Items listed in a dataset:
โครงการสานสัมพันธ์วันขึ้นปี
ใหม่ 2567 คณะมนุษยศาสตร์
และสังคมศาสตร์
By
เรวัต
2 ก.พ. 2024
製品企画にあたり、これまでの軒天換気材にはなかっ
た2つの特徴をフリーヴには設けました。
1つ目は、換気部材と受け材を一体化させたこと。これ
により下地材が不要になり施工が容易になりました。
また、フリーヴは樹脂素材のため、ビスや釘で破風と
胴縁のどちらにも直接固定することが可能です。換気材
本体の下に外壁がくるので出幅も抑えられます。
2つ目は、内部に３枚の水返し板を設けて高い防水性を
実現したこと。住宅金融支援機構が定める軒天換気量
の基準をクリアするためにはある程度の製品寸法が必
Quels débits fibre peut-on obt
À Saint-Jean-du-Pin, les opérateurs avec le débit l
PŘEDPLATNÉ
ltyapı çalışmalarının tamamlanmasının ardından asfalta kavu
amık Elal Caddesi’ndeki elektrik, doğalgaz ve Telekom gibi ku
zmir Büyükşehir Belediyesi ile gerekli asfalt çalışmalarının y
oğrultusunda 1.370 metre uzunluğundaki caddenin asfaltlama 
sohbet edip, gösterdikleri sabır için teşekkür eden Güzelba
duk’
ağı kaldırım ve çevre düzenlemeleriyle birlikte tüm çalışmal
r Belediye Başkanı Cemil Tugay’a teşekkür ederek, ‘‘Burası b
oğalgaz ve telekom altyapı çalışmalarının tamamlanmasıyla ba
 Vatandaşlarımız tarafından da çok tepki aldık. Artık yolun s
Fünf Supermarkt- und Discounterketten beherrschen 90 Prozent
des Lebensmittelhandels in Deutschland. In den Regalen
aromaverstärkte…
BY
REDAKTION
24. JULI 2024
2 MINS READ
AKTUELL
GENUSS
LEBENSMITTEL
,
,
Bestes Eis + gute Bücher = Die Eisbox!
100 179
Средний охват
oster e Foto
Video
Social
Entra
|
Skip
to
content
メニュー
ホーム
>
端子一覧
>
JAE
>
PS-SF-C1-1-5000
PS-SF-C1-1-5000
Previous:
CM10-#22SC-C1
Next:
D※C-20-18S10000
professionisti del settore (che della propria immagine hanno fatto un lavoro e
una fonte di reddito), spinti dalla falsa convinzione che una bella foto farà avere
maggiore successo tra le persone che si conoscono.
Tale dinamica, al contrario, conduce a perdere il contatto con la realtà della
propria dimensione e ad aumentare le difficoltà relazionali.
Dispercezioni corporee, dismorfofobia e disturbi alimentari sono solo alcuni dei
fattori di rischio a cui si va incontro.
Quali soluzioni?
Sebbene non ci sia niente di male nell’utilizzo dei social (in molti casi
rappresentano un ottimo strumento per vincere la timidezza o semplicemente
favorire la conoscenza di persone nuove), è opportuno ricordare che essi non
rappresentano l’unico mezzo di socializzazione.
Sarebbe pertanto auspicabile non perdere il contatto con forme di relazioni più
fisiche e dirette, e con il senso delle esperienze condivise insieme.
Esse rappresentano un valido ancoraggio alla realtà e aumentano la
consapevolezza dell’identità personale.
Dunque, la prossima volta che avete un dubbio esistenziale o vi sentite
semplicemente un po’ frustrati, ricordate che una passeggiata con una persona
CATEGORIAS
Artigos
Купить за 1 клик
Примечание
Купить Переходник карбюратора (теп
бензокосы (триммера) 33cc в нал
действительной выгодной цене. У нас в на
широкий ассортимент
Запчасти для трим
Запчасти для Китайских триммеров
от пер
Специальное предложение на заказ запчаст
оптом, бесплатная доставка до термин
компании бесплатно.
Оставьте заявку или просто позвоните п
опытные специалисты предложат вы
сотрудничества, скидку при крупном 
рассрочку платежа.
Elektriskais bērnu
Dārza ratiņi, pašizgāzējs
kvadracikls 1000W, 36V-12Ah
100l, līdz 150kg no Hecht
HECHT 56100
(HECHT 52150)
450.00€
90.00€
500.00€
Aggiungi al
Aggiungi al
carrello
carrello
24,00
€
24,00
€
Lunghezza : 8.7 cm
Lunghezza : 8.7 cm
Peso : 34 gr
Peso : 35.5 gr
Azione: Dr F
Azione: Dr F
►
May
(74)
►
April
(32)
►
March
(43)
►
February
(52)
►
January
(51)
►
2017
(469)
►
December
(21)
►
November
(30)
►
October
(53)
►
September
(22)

| Task details |
Say, as a bare number, how many lines above contain the word "çalışmalarının".

| Answer to this exercise |
3